In order to accommodate customer borrowing needs, the Company enters into interest rate swap agreements with customers. At the same time, in order to offset the exposure and manage interest rate risk, the Company enters into an interest rate swap with a different counterparty with offsetting terms. These derivative instruments are not designated as accounting hedges and changes in fair value of these instruments, as well as any net cash settlements and upfront customer fees, are recognized in noninterest income as other derivative income or expense. As of December 31, 2011 and 2010, the Company had notional amounts of $413.1 million and $232.3 million, respectively, of interest rate swaps with customers where the Company has agreed to receive a fixed interest rate and pay a variable interest rate. In addition, as of December 31, 2011 and 2010, the Company has offsetting interest rate swaps with other counterparties with a notional amount of $413.1 million and $232.3 million, respectively, in which the Company has agreed to receive a variable interest rate and pay a fixed interest rate.

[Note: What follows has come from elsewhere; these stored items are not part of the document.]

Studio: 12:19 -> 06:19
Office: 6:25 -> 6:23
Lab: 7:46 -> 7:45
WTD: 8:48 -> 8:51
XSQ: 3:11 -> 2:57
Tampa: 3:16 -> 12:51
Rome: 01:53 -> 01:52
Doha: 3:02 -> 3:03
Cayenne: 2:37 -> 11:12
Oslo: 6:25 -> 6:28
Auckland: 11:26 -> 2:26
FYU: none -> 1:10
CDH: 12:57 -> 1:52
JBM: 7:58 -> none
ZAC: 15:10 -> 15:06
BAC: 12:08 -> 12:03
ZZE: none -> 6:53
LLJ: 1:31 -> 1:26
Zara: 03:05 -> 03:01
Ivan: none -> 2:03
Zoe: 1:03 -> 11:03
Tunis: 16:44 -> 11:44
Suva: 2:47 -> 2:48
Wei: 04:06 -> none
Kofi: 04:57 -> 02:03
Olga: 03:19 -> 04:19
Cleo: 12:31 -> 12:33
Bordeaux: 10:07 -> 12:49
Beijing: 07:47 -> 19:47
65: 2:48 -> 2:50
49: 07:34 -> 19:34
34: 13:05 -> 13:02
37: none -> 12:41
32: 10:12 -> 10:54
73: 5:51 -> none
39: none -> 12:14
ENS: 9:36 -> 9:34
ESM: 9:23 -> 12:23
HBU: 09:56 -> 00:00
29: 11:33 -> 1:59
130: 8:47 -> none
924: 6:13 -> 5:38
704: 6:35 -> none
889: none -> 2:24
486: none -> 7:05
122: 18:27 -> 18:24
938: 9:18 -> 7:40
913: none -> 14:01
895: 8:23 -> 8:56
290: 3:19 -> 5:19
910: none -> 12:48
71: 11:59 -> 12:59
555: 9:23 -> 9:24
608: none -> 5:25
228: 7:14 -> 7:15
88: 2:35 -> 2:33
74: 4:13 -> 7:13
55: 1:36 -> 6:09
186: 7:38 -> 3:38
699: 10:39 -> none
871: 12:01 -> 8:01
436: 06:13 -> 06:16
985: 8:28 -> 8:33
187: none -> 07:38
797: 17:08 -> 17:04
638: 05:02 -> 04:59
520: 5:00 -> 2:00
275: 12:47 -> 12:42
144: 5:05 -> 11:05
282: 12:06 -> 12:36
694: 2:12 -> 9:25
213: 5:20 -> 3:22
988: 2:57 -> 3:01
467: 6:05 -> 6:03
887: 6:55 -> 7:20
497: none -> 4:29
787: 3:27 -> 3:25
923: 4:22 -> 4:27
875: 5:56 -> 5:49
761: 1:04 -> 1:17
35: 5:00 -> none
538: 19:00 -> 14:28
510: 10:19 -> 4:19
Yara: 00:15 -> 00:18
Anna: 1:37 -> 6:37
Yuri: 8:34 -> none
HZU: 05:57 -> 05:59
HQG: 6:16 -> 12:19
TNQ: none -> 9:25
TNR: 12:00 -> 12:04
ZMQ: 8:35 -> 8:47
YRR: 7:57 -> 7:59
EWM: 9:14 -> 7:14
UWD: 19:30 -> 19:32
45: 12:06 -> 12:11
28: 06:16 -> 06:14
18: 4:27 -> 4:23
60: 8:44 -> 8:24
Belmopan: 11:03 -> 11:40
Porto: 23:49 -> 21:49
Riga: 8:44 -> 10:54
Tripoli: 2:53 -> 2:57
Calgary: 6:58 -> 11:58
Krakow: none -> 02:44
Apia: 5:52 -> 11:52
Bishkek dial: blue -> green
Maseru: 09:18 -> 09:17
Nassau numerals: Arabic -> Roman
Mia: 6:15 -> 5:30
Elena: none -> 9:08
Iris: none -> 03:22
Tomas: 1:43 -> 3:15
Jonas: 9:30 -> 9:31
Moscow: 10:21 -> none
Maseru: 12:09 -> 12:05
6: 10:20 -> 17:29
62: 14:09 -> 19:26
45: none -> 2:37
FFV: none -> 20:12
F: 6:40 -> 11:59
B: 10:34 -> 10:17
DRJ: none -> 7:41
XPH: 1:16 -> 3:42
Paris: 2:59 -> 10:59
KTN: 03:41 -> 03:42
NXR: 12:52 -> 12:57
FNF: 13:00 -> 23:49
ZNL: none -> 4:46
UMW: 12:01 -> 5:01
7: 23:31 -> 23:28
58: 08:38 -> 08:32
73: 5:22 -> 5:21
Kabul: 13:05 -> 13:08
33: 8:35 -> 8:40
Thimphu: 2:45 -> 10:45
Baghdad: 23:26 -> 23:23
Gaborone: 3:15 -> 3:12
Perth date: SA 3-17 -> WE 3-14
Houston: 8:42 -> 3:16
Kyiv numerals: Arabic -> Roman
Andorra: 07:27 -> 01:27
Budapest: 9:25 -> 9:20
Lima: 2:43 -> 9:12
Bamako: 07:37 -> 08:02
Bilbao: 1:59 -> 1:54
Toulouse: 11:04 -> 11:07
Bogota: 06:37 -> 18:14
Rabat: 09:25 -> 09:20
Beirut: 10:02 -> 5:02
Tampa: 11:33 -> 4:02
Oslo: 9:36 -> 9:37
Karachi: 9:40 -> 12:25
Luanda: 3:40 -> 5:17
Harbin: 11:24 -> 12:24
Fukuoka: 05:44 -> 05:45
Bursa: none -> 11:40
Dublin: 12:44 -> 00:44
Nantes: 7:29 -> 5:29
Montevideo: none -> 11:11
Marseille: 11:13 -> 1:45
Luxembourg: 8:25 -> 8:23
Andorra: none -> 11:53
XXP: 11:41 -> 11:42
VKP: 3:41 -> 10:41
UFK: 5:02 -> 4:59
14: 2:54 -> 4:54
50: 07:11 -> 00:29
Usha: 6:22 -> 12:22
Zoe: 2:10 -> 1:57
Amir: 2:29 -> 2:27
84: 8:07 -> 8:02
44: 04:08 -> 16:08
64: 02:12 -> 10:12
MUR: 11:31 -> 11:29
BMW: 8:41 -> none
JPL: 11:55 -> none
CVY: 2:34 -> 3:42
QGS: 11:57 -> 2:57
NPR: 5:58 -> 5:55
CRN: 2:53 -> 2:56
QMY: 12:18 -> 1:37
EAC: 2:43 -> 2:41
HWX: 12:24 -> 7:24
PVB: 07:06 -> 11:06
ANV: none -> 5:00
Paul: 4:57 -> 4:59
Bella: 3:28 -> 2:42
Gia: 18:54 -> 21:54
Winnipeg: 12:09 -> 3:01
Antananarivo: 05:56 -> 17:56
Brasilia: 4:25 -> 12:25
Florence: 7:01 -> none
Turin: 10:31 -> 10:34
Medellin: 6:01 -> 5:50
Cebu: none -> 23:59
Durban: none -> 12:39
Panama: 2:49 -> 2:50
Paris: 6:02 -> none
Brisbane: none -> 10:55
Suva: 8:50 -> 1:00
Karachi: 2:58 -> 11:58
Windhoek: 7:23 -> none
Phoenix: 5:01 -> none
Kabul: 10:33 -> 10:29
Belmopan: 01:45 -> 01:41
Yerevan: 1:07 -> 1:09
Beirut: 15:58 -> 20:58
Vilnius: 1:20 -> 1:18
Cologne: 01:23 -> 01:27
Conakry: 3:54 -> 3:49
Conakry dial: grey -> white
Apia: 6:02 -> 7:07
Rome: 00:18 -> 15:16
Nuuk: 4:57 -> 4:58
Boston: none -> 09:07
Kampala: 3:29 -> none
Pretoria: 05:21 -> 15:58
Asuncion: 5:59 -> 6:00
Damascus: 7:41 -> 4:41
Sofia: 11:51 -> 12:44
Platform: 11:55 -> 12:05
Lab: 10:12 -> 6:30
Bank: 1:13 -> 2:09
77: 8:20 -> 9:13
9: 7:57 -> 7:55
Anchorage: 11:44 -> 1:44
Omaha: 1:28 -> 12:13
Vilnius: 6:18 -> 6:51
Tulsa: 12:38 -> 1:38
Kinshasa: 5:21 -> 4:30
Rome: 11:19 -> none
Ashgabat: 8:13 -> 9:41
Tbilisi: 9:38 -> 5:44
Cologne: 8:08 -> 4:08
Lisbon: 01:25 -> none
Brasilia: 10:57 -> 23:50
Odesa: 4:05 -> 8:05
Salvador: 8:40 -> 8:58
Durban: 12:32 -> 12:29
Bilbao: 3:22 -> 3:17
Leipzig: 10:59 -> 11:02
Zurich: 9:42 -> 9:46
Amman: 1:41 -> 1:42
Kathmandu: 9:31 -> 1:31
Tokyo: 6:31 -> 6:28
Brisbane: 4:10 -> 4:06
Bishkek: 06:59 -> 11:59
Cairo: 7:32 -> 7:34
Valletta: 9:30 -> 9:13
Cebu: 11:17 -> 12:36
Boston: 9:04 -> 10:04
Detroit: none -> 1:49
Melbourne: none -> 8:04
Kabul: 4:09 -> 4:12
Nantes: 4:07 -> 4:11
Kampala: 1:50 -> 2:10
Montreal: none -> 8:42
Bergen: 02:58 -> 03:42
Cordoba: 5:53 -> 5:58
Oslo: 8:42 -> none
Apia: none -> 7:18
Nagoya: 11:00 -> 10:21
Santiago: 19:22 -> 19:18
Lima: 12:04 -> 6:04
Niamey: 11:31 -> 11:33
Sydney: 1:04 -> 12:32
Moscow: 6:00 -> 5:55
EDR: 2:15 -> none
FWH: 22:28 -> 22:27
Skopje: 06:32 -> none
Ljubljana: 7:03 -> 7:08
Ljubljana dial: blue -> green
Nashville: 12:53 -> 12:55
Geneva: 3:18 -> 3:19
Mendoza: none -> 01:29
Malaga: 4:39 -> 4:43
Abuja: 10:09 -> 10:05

The Company enters into interest rate swaps as a part of Cole Taylor Mortgage's servicing business in order to minimize most of the price volatility of the mortgage services rights asset. At December 31, 2011, the Company had a notional amount of $22.5 million of interest rate swaps. These non-hedging derivatives are recorded at their fair value on the Consolidated Balance Sheets in other assets with changes in fair value recorded in noninterest income.

The Company also enters into interest rate lock and forward loan sale commitments as a part of Cole Taylor Mortgage's origination business. At December 31, 2011, the Company had notional amounts of $370.0 million of interest rate lock commitments and $352.6 million of forward loan sale commitments. These non-hedging derivatives are recorded at their fair value on the Consolidated Balance Sheets in other assets with changes in fair value recorded in noninterest income.

The Company enters into covered call option transactions from time to time that are designed primarily to increase the total return associated with the investment securities portfolio. There were no covered call options outstanding as of December 31, 2011 or December 31, 2010. In 2011, $178,000 of premium related to covered call options was recognized in noninterest income. No covered call options were entered into in 2010 and, therefore, there was no impact on the Company's Statement of Operations.

 

Terminated Derivative Instruments:

 

In January 2009, the Company terminated a $100.0 million notional amount interest rate swap that was not designated as an accounting hedge. The Company discontinued hedge accounting in December 2008 when it determined that this hedge would no longer be effective. The unrealized gain of $6.4 million upon de-designation, which had accumulated in OCI (net of tax), is being amortized to loan interest income over what would have been the life of the hedge. From the date of de-designation to December 31, 2008, the change in fair value, along with net settlements attributed to this period, was recorded in other derivative income in noninterest income and totaled $394,000. This derivative was terminated in January 2009 and the Company received a cash payment $6.6 million, which represented the fair value of the swap at the date of termination. At December 31, 2011 the net settlement had been completely amortized and there is no longer any amount remaining in accumulated OCI. This compares to December 31, 2010 when the Company had $761,000 in accumulated OCI related to previously terminated cash flow hedges. The amount in accumulated OCI represented the net unamortized portion of the deferred gain that had accumulated in OCI when the hedging relationship was terminated. During 2011 and 2010, $1.2 million and $3.2 million of deferred gains from previously terminated cash flow hedges were amortized as a net increase to loan interest income.

Hedges with the notional amount of $145.0 million were terminated in 2011, with net termination fees of $896,000 recognized in noninterest income for the year ended December 31, 2011. These hedges were terminated because the transaction which they hedged was no longer forecast to occur.